** SUPPLIED RECORDS **
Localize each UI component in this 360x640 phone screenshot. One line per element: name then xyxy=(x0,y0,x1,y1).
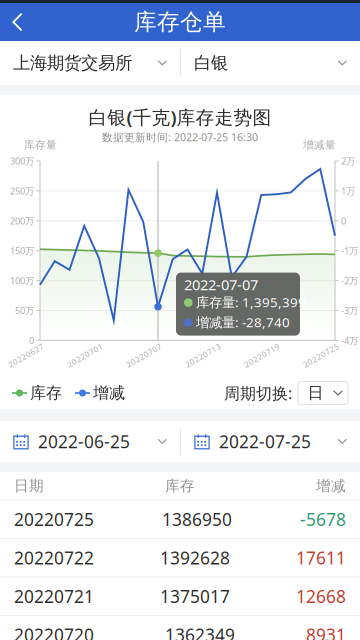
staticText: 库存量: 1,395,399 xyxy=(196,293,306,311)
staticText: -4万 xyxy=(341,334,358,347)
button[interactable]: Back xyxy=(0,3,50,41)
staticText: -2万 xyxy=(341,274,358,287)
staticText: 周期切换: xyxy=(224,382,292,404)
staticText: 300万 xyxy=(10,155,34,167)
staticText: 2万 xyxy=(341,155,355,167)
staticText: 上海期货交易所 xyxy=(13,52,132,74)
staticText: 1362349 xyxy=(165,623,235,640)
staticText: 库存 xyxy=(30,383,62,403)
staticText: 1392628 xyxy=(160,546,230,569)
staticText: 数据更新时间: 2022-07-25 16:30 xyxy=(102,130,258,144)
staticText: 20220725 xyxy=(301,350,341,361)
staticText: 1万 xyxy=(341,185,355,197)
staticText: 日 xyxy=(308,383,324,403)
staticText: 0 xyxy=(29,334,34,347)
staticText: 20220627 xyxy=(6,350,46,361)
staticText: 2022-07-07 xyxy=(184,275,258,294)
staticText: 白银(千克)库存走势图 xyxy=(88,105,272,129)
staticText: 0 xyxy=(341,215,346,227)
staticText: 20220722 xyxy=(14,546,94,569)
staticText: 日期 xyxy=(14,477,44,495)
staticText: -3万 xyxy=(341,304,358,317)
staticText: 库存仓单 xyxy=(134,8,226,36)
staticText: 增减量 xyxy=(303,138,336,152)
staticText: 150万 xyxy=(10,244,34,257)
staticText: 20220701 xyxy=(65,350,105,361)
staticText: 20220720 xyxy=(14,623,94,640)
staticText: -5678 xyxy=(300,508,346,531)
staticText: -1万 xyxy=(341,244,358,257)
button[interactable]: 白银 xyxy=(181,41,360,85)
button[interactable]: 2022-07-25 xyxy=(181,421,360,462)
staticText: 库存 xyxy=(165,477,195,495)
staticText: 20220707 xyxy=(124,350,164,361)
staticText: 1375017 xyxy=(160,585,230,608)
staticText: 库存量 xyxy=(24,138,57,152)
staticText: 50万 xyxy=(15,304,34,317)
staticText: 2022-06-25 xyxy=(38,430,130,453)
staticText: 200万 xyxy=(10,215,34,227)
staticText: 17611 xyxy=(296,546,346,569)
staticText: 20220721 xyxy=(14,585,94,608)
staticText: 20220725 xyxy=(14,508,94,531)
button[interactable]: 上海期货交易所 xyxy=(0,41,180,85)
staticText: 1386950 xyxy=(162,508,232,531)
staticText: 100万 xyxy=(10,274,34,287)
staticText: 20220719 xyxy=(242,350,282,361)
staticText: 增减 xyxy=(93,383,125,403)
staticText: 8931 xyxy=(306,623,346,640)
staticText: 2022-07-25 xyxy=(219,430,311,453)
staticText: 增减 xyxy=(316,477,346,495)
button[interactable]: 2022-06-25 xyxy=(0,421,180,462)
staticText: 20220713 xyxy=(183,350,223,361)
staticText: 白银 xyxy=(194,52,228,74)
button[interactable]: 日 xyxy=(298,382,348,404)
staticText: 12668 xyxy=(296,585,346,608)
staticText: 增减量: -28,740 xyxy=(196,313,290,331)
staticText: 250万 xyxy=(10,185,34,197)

** EXERCISE GOAL **
Search the listing for the string "interactable". Copy each line where it is found.

** COMPLETED TASK **
button[interactable]: Back xyxy=(0,3,50,41)
button[interactable]: 白银 xyxy=(181,41,360,85)
button[interactable]: 2022-07-25 xyxy=(181,421,360,462)
button[interactable]: 上海期货交易所 xyxy=(0,41,180,85)
button[interactable]: 2022-06-25 xyxy=(0,421,180,462)
button[interactable]: 日 xyxy=(298,382,348,404)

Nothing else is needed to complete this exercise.